Definition
Published temperature thresholds, typically printed on instrument approach charts, that restrict the use of an approach procedure when the outside air temperature is outside the stated range. Above the high-temperature limit, the procedure may not be flown because aircraft true airspeed and turn radius increase to the point that obstacle protection on the procedure cannot be guaranteed. Below the low-temperature limit, barometric altimeters indicate higher than the aircraft's actual altitude, so a cold-temperature altitude correction must be applied to one or more published segment altitudes (or the procedure cannot be flown without that correction).
Plain English
Some approaches list a hottest and coldest temperature at which they are safe to fly. If it is hotter than the top limit, the approach is not allowed. If it is colder than the bottom limit, you must add a correction to the published altitudes because the altimeter will read higher than you actually are.
Context Anchor
Seen in instrument approach procedure notes, often near RNAV approaches with LNAV/VNAV minimums.
Why Pilots Care
Prevents altimeter errors that can lead to flying lower than indicated, ensuring safe obstacle clearance on approaches.
Grounding Statement
On a very cold or very hot day, a barometric system can make the airplane follow a vertical path that is not where the published approach designer intended it to be.
Intuition Check
Do not read these as comfort limits or general weather advice.
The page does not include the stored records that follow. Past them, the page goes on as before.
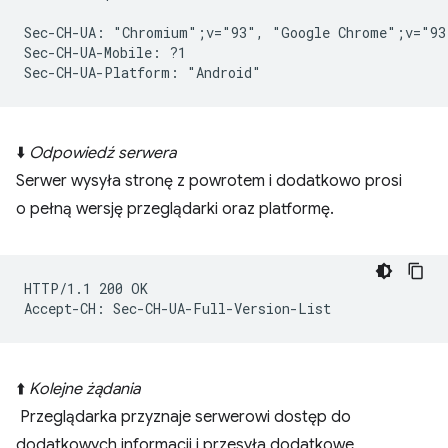
Sec-CH-UA: "Chromium";v="93", "Google Chrome";v="93
Sec-CH-UA-Mobile: ?1

⬇️
Odpowiedź serwera
Serwer wysyła stronę z powrotem i dodatkowo prosi
o pełną wersję przeglądarki oraz platformę.
HTTP/1.1 200 OK

⬆️
Kolejne żądania
Przeglądarka przyznaje serwerowi dostęp do
dodatkowych informacji i przesyła dodatkowe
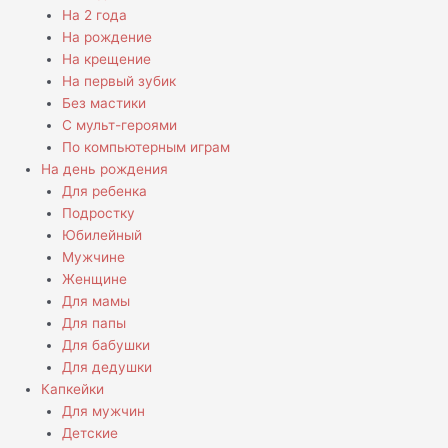
На 2 года
На рождение
На крещение
На первый зубик
Без мастики
С мульт-героями
По компьютерным играм
На день рождения
Для ребенка
Подростку
Юбилейный
Мужчине
Женщине
Для мамы
Для папы
Для бабушки
Для дедушки
Капкейки
Для мужчин
Детские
In this FAA context, they are authorization limits for using specific instrument approach guidance or minimums.
Example Sentence 1
Before briefing the approach, the crew checked the chart and saw the procedure had a cold temperature limitation of -20 degrees C, so they applied the required altitude correction to the intermediate segment.
Example Sentence 2
Hot temperature limitations reduced our climb gradient, so we waited until cooler evening conditions before departure.